Time series metrics which replace metrics n_dest_ip, n_dest_asn and n_dest_port in aggregation.
| Column name | Description |
|---|---|
| sum_n_dest_ip | Sum of numbers of unique destination IP addresses. |
| avg_n_dest_ip | The average number of unique destination IP addresses. |
| std_n_dest_ip | Standard deviation of numbers of unique destination IP addresses. |
| sum_n_dest_asn | Sum of numbers of unique destination ASNs. |
| avg_n_dest_asn | The average number of unique destination ASNs. |
| std_n_dest_asn | Standard deviation of numbers of unique destination ASNs. |
| sum_n_dest_port | Sum of numbers of unique destination transport layer ports. |
| avg_n_dest_port | The average number of unique destination transport layer ports. |
| std_n_dest_port | Standard deviation of numbers of unique destination transport layer ports. |
The dataset contains a times directory with tables to translate sequence numbers between the aggregation time window and the absolute time. Such translation is often useful for plotting forecasting performance. The ids_relationship.csv file described in Table 4 contains a relationship between IP addresses, institutions, and institution subnets. Table 5 describes the weekends_and_holidays.csv, which specifies non-working days in the Czech Republic (weekends and national holidays).
Table 4.
Content of the ids_relationship.csv file.
| Column name | Description |
|---|---|
| id_ip | ID of the IP address |
| id_institution | ID of the institution which own the IP address |
| id_institution_subnet | ID of the institution subnet in which the IP address belongs |
Table 5.
Content of the weekends_and_holidays.csv file.
| Column name | Description |
|---|---|
| Date | The date of the day in format “YYYY-MM-DD” |
| Type | The type of the day (Weekend or Holiday) |
Technical Validation
This section provides technical validation of the dataset and is divided into three parts: i) Validation of overall dataset properties, ii) Validation of the existence of anomalies, and iii) Validation of usability of the dataset for forecasting approaches.
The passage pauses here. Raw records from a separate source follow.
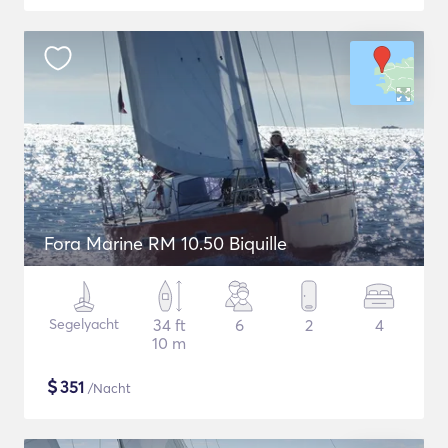
Fora Marine RM 10.50 Biquille
Segelyacht
34 ft
6
2
4
10 m
$
351
/Nacht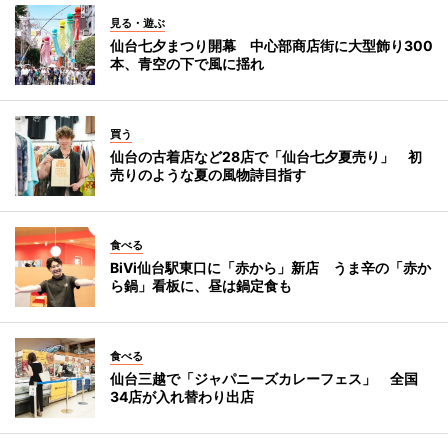
見る・遊ぶ
仙台七夕まつり開幕 中心部商店街に大型飾り300
本、青空の下で風に揺れ
買う
仙台の古着店など28店で「仙台七夕夏売り」 初
売りのような夏の風物詩目指す
食べる
BiVi仙台駅東口に「赤から」新店 うま辛の「赤か
ら鍋」看板に、昼は鍋定食も
食べる
仙台三越で「ジャパニーズカレーフェス」 全国
34店が入れ替わり出店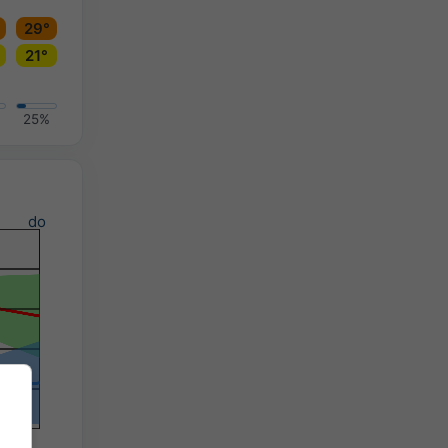
29°
21°
25%
do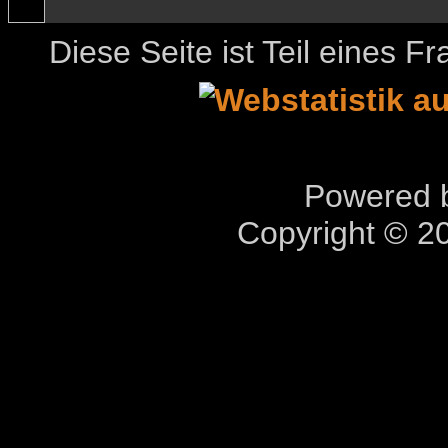
Diese Seite ist Teil eines 
Powered b
Copyright © 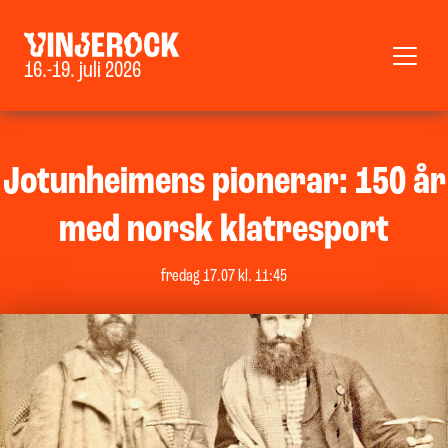
16.-19. juli 2026
Jotunheimens pionerar: 150 år
med norsk klatresport
fredag 17.07 kl. 11:45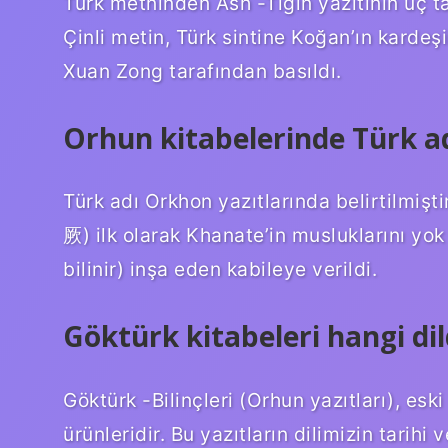
Türk metninden Ash -Tigin yazıtının üç ta
Çinli metin, Türk sintine Koğan’ın kard
Xuan Zong tarafından basıldı.
Orhun kitabelerinde Türk adı
Türk adı Orkhon yazıtlarında belirtilmişti
厥) ilk olarak Khanate’in musluklarını yo
bilinir) inşa eden kabileye verildi.
Göktürk kitabeleri hangi dil
Göktürk -Bilinçleri (Orhun yazıtları), es
ürünleridir. Bu yazıtların dilimizin tarihi v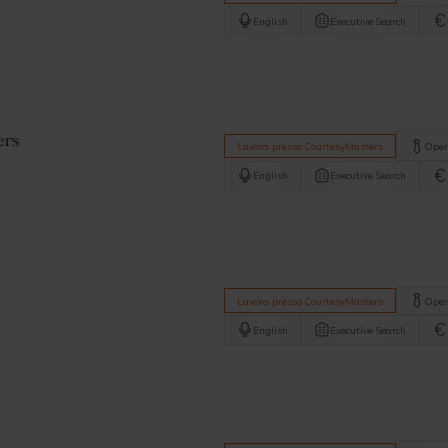
English
Executive Search
ers
Lavora presso CourtesyMasters
Oper
English
Executive Search
Lavora presso CourtesyMasters
Oper
English
Executive Search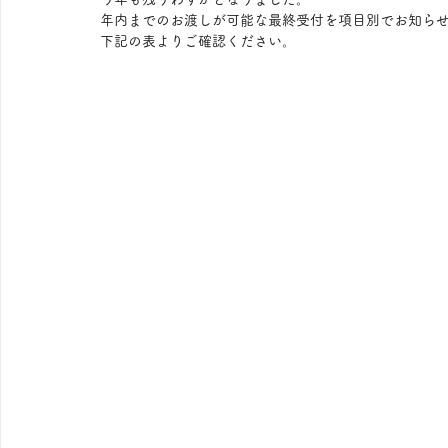
年内までのお渡しが可能な最終受付を項目別でお知ら
下記の表よりご確認ください。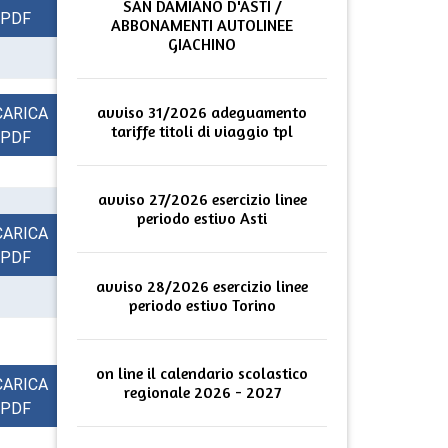
SAN DAMIANO D'ASTI /
PDF
ABBONAMENTI AUTOLINEE
GIACHINO
avviso 31/2026 adeguamento
CARICA
tariffe titoli di viaggio tpl
PDF
avviso 27/2026 esercizio linee
periodo estivo Asti
CARICA
PDF
avviso 28/2026 esercizio linee
periodo estivo Torino
on line il calendario scolastico
CARICA
regionale 2026 - 2027
PDF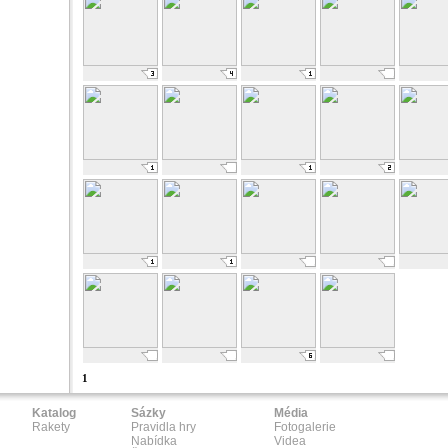
1
Katalog
Sázky
Média
Rakety
Pravidla hry
Fotogalerie
Nabídka
Videa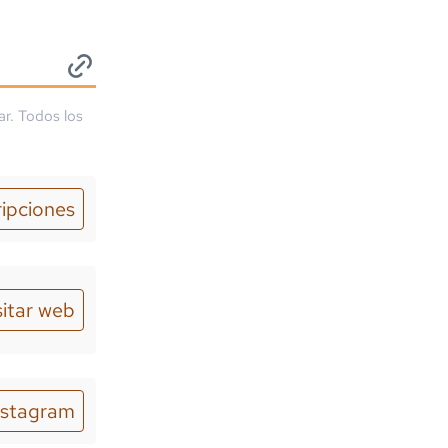
ar. Todos los
ripciones
sitar web
nstagram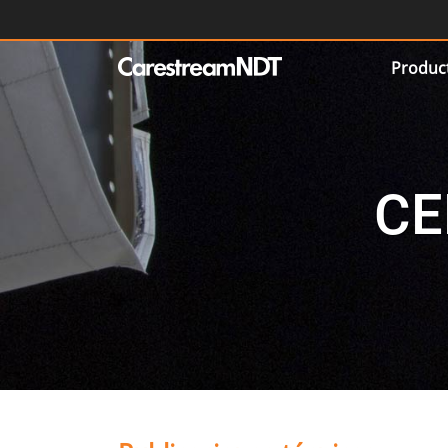
Produc
CE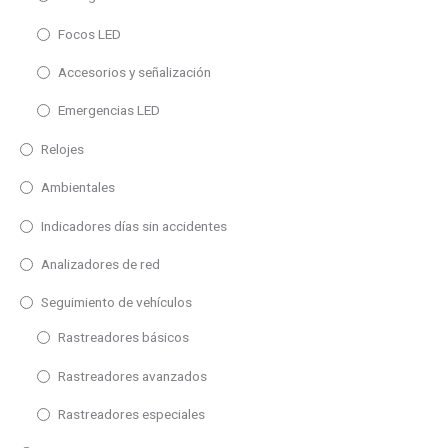
100m
Focos LED
125m
25m
Accesorios y señalización
80m
Emergencias LED
30m
Relojes
50m
Ambientales
90m
Indicadores días sin accidentes
Entrada
120m
Profinet
Analizadores de red
Ethernet
Seguimiento de vehículos
WiFi
Rastreadores básicos
Profibus DP
Rastreadores avanzados
Paralelo
Rastreadores especiales
Serie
We worked closely in dataset validation with CESNET staff, who had access to the anonymization mapping table in the database framework. They helped us to investigate suspicious phenomena identified in the data as part of their cyber-defense workflow.
Validation of overall dataset properties
In this section, we aim to validate the overall statistical properties of the dataset across the 40 weeks.
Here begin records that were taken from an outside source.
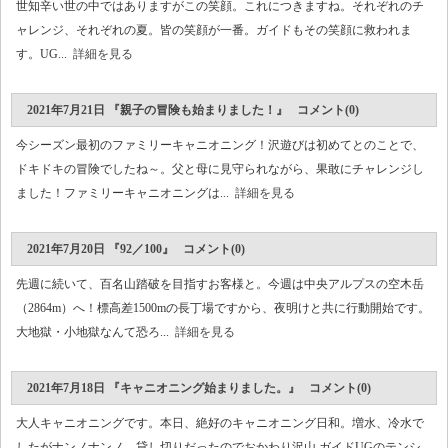
世知辛い世の中ではありますがこの笑顔。これにつきますね。それぞれのチ
ャレンジ、それぞれの夏。皆の笑顔が一番。ガイドもその笑顔に救われま
す。UG...
詳細を見る
2021年7月21日 『親子の冒険も始まりました！』 コメント(0)
今シーズン最初のファミリーキャニオニング！沢遊びは初めてとのことで、
ドキドキの冒険でしたね～。父と母に見守られながら、果敢にチャレンジし
ました！ファミリーキャニオニングは...
詳細を見る
2021年7月20日 『92／100』 コメント(0)
先週に続いて、百名山踏破を目指すお客様と。今週は中央アルプスの空木岳
（2864m）へ！標高差1500mの長丁場ですから、夜明けと共に行動開始です。
大地獄・小地獄なんて恐ろ...
詳細を見る
2021年7月18日 『キャニオニング始まりました。』 コメント(0)
大人キャニオニングです。本日、絶好のキャニオニング日和。増水、冷水で
したがナンノナンノ。貸し切りだったのでおかわり沢山 ガイドUGのテンシ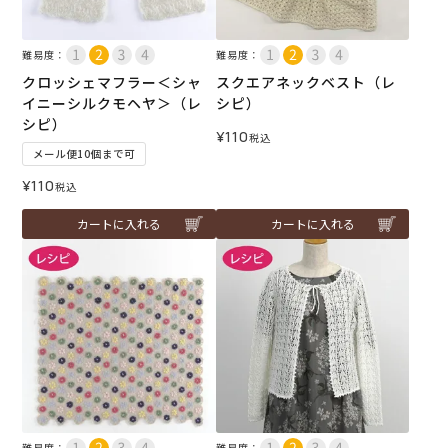
難易度：
難易度：
クロッシェマフラー＜シャ
スクエアネックベスト（レ
イニーシルクモヘヤ＞（レ
シピ）
シピ）
¥
110
税込
メール便10個まで可
¥
110
税込
カートに入れる
カートに入れる
難易度：
難易度：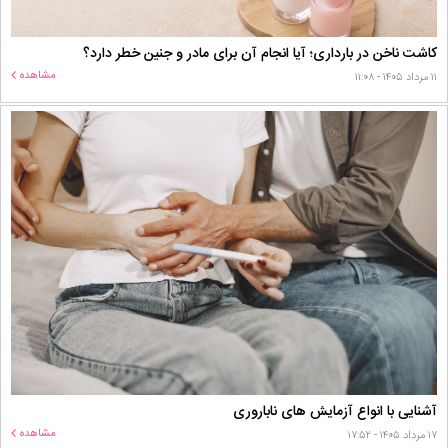
کاشت ناخن در بارداری؛ آیا انجام آن برای مادر و جنین خطر دارد؟
مشاهده
۱۱ مرداد ۱۴۰۵ - ۱۱:۰۸
آشنایی با انواع آزمایش های ناباروری
مشاهده
۱۷ مرداد ۱۴۰۵ - ۱۷:۵۲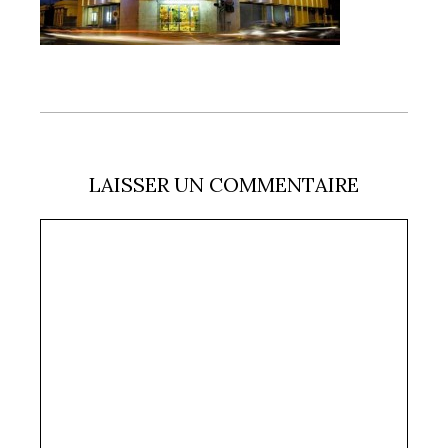
LAISSER UN COMMENTAIRE
Commentaire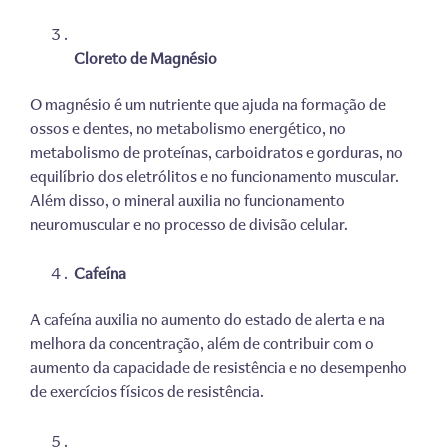
Cloreto de Magnésio
O magnésio é um nutriente que ajuda na formação de
ossos e dentes, no metabolismo energético,
no
metabolismo
de proteínas, carboidratos e gorduras, no
equilíbrio dos eletrólitos e no funcionamento muscular.
Além disso, o mineral auxilia no funcionamento
neuromuscular e no processo de divisão celular.
Cafeína
A cafeína auxilia no aumento do estado de alerta e na
melhora da concentração, além de contribuir com o
aumento da capacidade de resistência e no desempenho
de exercícios físicos de resistência.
Evolution of transmitted data
Data transmitted by IP addresses as captured in the dataset are shown in Fig. 5. Daily transmitted data correlates with weekends and holidays. CESNET3 interconnects universities and dormitories; thus, we can also see a correlation between the terms and the exam periods. This observation is in line with the findings of Beneš et al.22.
Fig. 5.
Data transmitted on the CESNET3 network and captured in the dataset.
The decrease in traffic after the end of the summer term is larger than the decrease in traffic during Christmas, when we usually monitor the lowest network activity on the CESNET3 network. On further evaluation, we found that one of the monitoring probes was broken from approximately 21. May 2024, 16:30 to approximately 4. June 2024, 20:00. This means that the probe did not send IP flows to the IP flow collector during that time, causing a more noticeable decrease in traffic after the summer term.
Gaps in time series
Real-world network traffic data often contains gaps where a device does not transmit any data. In some instances, the entire network’s traffic may exhibit such gaps. These gaps, or spaces, must be addressed before a dataset user applies forecasting methods.
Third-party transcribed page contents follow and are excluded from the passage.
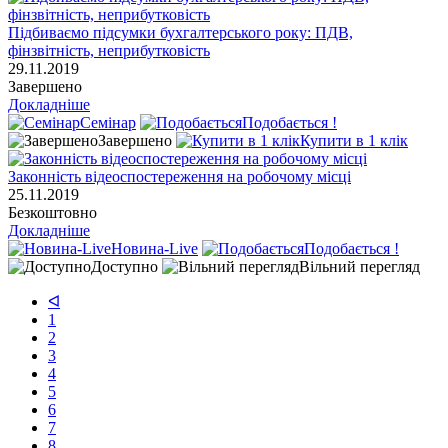
Підбиваємо підсумки бухгалтерського року: ПДВ,
фінзвітність, неприбутковість
29.11.2019
Завершено
Докладніше
Семінар
Подобається !
Завершено
Купити в 1 клік
Законність відеоспостереження на робочому місці
25.11.2019
Безкоштовно
Докладніше
Новина-Live
Подобається !
Доступно
Вільний перегляд
ᐊ
1
2
3
4
5
6
7
8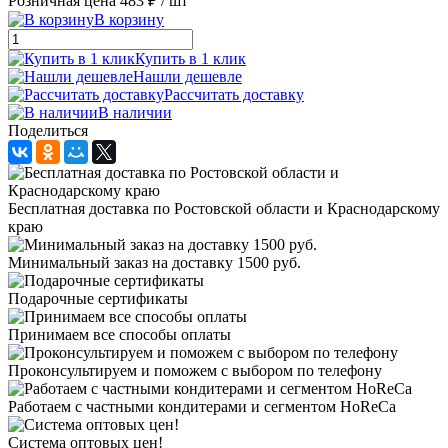
Розничная цена
483 ₽
/ шт
В корзину
Купить в 1 клик
Нашли дешевле
Рассчитать доставку
В наличии
Поделиться
Бесплатная доставка по Ростовской области и Краснодарскому
краю
Минимальный заказ на доставку 1500 руб.
Подарочные сертификаты
Принимаем все способы оплаты
Проконсультируем и поможем с выбором по телефону
Работаем с частными кондитерами и сегментом HoReCa
Система оптовых цен!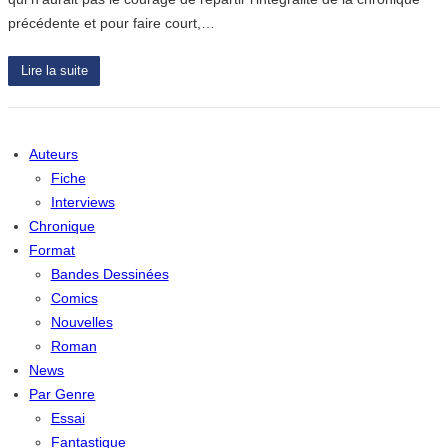
précédente et pour faire court,…
Lire la suite
Auteurs
Fiche
Interviews
Chronique
Format
Bandes Dessinées
Comics
Nouvelles
Roman
News
Par Genre
Essai
Fantastique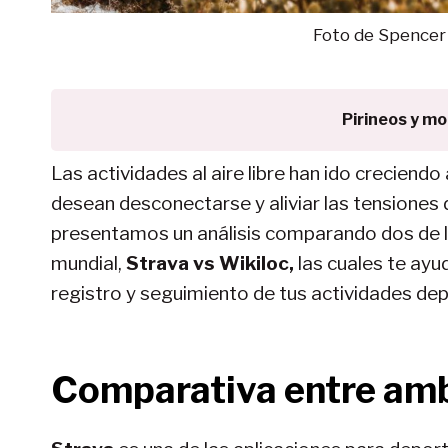
Foto de Spence
Pirineos y m
Las actividades al aire libre han ido creciend
desean desconectarse y aliviar las tensiones d
presentamos un análisis comparando dos de la
mundial,
Strava vs Wikiloc,
las cuales te ayud
registro y seguimiento de tus actividades dep
Comparativa entre amb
One way to manage these gaps is through aggregation. If the aggregation window is sufficiently large, for example, one day, it can eliminate these gaps from the resulting time series. However, for scenarios involving multiple processes, such as traffic from multiple devices or entire networks, it’s unlikely that a single aggregation window will be effective at every moment. Additionally, using a large aggregation window can obscure patterns in the time series, such as anomalies. As a result, inevitably, some time series will contain gaps.
Table 6 shows the percentage of time series in our dataset containing gaps. Figure 6 shows the distribution of datapoints. For the 10-minute aggregation interval, on average datapoints make up less than 20% of the time series, which means that gaps constitute more than 80%. As expected, the number of gaps decreases as the aggregation interval increases. However, even with a day-long aggregation interval, gaps still account for more than 89% of the IP address time series and 6% of the institutional subnet time series.
Table 6.
Percentage of time series with gaps.
| Dataset part | Aggregation | ||
|---|---|---|---|
| 10 minutes | 1 hour | 1 day | |
| IP addresses | 99.94% | 99.21% | 89.81% |
| Institution subnets | 86.31% | 31.75% | 6.75% |
| Institutions | 77.81% | 21.83% | 3.16% |
Fig. 6.

Analysis of datapoints and gaps in dataset using boxplot.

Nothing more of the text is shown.